* YOUR GOAL: Under this line are the records; repeat exactly the lines starting at the one containing "нашествие на российские дачи" and ending at the one containing "无门票。景交车70元/人", omitting pictures.

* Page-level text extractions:
== == ==

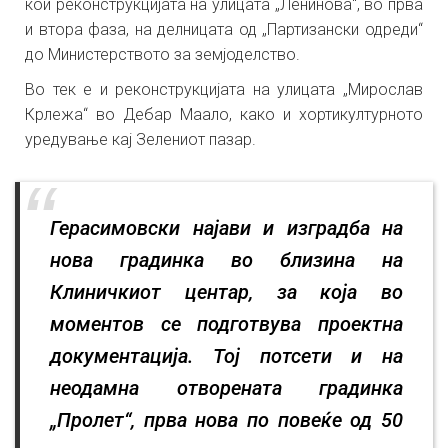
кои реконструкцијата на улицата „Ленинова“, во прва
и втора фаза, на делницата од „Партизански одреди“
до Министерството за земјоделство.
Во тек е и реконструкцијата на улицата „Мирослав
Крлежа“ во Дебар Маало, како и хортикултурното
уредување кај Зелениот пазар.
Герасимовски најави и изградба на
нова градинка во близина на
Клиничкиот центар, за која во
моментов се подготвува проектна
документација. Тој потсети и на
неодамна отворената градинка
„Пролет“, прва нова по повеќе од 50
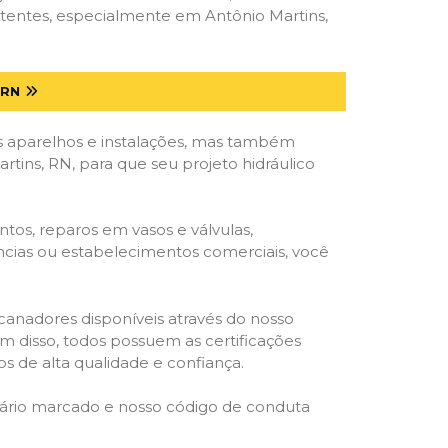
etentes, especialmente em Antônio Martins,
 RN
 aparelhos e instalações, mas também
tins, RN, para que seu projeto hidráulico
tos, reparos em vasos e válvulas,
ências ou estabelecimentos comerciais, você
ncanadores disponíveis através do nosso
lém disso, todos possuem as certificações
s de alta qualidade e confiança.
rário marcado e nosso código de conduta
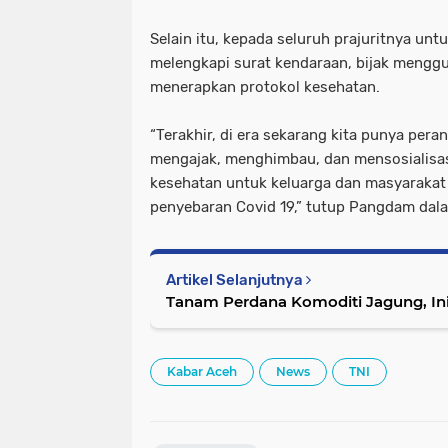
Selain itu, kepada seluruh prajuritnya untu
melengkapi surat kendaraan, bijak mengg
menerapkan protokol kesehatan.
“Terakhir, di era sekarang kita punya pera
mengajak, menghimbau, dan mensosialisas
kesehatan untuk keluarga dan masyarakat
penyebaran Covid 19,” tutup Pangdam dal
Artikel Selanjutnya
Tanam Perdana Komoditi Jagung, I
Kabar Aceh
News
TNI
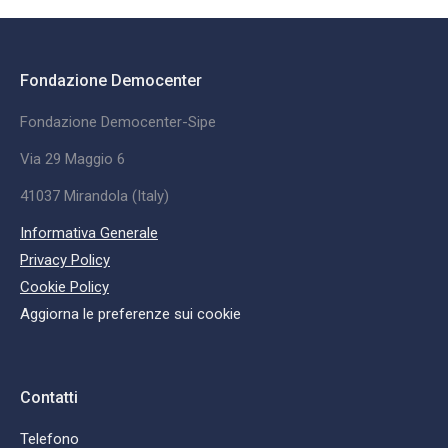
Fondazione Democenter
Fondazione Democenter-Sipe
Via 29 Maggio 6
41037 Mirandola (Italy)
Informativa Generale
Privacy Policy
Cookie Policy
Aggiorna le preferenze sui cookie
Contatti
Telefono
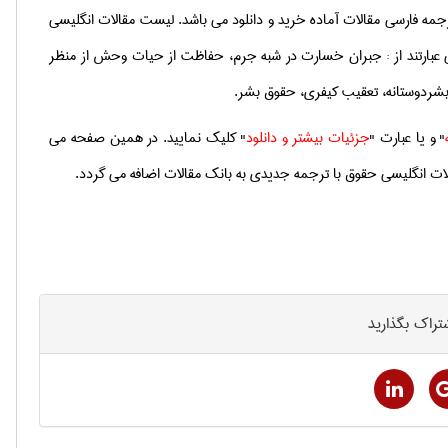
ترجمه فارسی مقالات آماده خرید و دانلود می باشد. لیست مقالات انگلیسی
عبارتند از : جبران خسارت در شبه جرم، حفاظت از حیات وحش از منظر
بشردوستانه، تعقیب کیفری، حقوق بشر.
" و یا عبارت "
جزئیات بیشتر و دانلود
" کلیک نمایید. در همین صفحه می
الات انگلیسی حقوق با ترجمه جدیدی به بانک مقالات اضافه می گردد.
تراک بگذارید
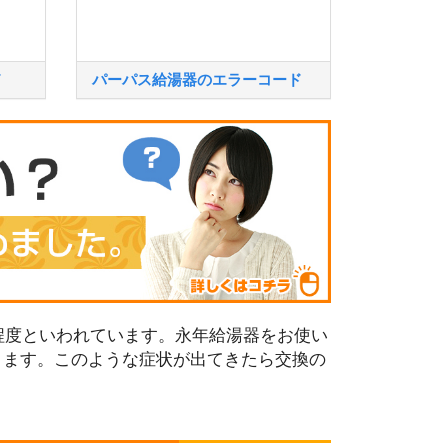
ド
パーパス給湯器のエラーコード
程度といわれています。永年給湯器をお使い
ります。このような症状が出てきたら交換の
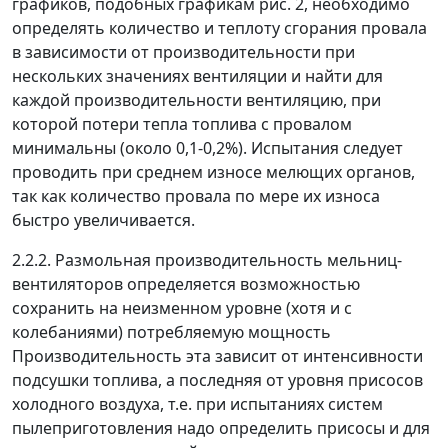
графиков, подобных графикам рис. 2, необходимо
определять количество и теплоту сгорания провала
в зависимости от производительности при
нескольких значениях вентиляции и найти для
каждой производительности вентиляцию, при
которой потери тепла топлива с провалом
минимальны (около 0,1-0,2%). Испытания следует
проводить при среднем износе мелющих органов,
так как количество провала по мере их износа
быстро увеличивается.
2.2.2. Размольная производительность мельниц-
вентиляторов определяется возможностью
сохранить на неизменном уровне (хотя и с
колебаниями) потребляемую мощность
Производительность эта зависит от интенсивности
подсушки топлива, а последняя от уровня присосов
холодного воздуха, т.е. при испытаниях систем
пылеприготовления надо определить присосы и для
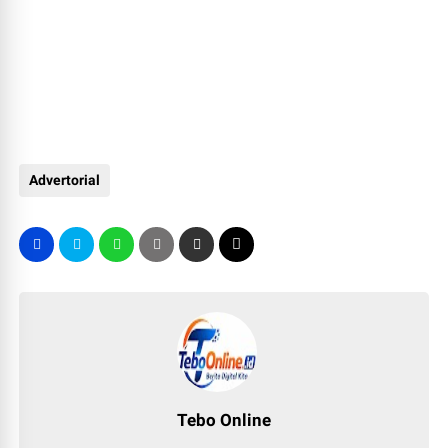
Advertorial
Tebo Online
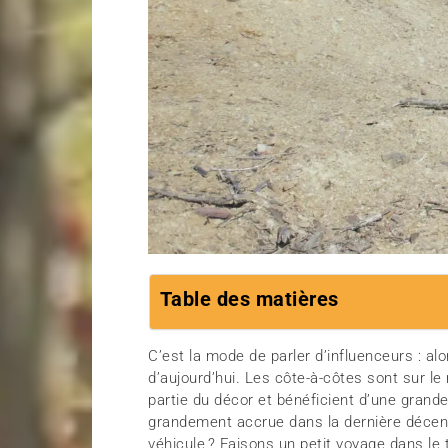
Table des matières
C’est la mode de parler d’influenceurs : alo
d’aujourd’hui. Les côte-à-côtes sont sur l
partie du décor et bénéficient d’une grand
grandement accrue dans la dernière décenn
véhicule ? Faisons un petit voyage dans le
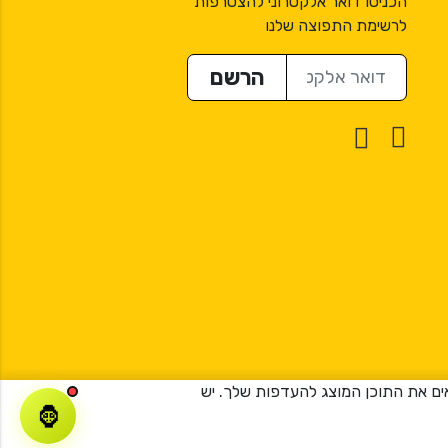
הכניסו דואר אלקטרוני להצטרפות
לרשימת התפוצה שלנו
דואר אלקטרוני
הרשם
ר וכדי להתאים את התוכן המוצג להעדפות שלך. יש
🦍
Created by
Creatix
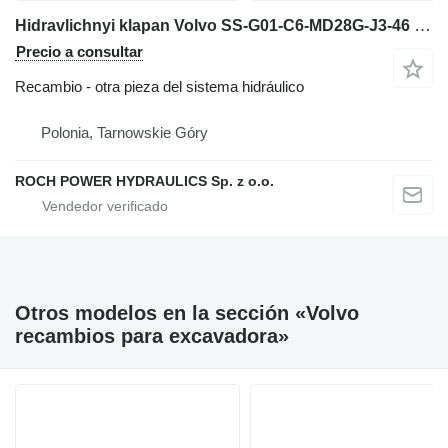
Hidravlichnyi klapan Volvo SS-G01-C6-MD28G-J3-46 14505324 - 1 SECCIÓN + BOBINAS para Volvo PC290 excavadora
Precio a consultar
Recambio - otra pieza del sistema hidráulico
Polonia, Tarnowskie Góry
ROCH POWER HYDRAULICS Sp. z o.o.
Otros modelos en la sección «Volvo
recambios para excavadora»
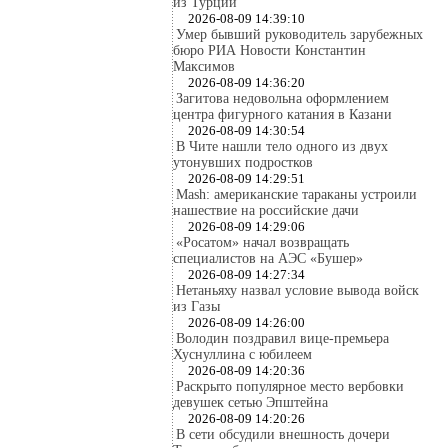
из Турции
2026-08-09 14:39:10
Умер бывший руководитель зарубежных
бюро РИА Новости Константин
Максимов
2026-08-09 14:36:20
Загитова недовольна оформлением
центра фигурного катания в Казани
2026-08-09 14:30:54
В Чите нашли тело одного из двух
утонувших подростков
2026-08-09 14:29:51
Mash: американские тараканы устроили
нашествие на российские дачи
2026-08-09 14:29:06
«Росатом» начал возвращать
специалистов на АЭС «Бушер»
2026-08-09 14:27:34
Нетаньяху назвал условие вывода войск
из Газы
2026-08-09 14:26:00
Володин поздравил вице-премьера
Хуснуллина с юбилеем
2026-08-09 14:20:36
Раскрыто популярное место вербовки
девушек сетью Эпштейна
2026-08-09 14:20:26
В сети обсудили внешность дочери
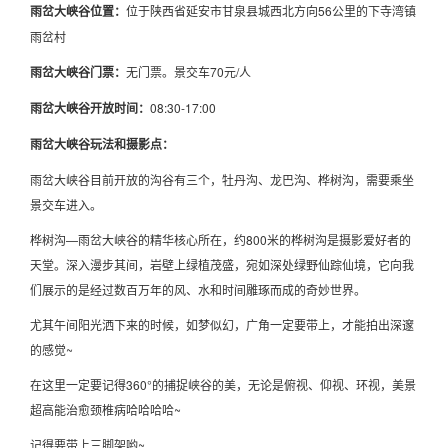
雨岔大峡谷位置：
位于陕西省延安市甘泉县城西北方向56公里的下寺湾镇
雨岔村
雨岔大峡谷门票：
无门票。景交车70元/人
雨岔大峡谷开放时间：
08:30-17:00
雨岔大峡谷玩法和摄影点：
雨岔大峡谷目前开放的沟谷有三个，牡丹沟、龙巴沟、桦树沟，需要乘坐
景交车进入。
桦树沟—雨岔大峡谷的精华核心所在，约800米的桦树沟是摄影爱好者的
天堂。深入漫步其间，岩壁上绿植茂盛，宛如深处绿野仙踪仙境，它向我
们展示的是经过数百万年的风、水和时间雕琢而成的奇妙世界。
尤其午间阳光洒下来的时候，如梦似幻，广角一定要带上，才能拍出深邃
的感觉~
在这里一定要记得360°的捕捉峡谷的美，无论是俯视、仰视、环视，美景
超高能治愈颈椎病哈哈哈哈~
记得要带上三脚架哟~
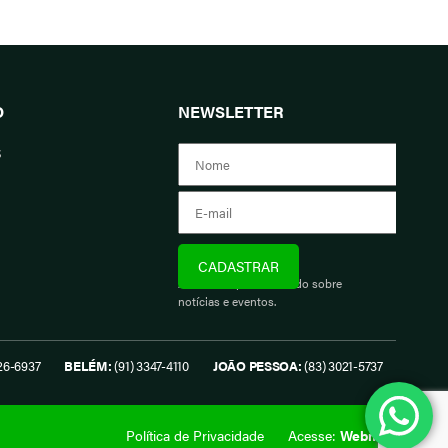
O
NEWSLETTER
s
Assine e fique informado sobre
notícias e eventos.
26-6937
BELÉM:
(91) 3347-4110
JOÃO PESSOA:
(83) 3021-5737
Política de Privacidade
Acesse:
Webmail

== == ==

* SOLUTION FOR THIS PROBLEM:
нашествие на российские дачи
2026-08-09 14:29:06
«Росатом» начал возвращать
специалистов на АЭС «Бушер»
2026-08-09 14:27:34
Нетаньяху назвал условие вывода войск
из Газы
2026-08-09 14:26:00
Володин поздравил вице-премьера
Хуснуллина с юбилеем
2026-08-09 14:20:36
Раскрыто популярное место вербовки
девушек сетью Эпштейна
2026-08-09 14:20:26
В сети обсудили внешность дочери
雨岔大峡谷位置：
位于陕西省延安市甘泉县城西北方向56公里的下寺湾镇
雨岔村
雨岔大峡谷门票：
无门票。景交车70元/人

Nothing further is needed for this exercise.